↓↓↓
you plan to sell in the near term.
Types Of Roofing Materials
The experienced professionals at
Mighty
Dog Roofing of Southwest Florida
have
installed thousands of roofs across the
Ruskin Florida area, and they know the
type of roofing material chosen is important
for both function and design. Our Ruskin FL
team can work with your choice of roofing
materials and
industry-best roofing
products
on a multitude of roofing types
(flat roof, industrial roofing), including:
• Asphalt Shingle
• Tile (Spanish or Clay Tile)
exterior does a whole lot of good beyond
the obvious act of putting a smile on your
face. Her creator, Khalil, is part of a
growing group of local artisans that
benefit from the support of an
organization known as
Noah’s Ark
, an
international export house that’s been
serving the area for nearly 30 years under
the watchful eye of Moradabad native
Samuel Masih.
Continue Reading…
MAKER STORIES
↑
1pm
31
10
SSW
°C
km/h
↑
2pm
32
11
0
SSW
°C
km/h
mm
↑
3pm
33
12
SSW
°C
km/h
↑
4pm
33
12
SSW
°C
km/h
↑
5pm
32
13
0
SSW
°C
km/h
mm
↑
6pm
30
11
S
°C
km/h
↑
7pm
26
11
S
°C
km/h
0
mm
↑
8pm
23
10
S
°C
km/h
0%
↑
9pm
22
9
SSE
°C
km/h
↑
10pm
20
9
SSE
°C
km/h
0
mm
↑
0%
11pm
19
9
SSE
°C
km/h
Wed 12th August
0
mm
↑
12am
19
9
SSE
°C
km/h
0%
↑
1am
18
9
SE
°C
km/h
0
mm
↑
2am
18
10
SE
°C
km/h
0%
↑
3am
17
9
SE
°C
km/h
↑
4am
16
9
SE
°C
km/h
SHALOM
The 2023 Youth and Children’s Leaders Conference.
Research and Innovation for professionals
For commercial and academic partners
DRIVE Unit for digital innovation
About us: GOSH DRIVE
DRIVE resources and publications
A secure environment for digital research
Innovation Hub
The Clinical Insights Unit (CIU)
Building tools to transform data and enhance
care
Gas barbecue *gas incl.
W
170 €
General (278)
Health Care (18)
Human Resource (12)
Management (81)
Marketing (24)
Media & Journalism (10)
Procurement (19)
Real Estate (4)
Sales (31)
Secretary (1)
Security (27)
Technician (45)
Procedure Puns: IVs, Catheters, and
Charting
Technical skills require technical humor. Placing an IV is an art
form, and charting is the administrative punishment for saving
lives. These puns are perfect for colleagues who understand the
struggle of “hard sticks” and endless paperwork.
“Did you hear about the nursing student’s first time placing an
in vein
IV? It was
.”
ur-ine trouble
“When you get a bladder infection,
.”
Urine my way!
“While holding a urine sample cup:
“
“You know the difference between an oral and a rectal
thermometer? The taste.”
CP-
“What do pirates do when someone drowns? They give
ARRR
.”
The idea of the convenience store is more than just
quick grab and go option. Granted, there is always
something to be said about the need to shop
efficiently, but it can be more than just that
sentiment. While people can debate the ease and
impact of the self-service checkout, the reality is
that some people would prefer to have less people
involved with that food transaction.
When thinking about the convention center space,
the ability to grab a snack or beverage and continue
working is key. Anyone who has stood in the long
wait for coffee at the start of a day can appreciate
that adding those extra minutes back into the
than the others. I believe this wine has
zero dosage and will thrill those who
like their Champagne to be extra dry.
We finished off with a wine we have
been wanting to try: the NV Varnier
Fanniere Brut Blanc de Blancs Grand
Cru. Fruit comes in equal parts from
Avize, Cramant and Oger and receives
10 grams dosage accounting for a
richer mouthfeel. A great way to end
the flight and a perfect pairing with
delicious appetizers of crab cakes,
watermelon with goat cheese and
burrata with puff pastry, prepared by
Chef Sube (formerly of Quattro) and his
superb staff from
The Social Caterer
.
↑↑↑
To do: If a line of the data contains "dosage", copy it out.

Task result:
zero dosage and will thrill those who
10 grams dosage accounting for a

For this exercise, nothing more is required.